Data shown>
=== Begin Enclosure ===
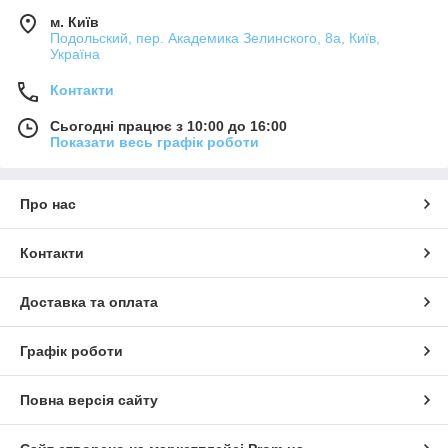
м. Київ
Подольский, пер. Академика Зелинского, 8а, Київ,
Україна
Контакти
Сьогодні працює з 10:00 до 16:00
Показати весь графік роботи
Про нас
Контакти
Доставка та оплата
Графік роботи
Повна версія сайту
=== End Enclosure ===
What you have to do>
Make an exact copy of the data, leaving its pictures out.

Written solution>
м. Київ
Подольский, пер. Академика Зелинского, 8а, Київ,
Україна
Контакти
Сьогодні працює з 10:00 до 16:00
Показати весь графік роботи
Про нас
Контакти
Доставка та оплата
Графік роботи
Повна версія сайту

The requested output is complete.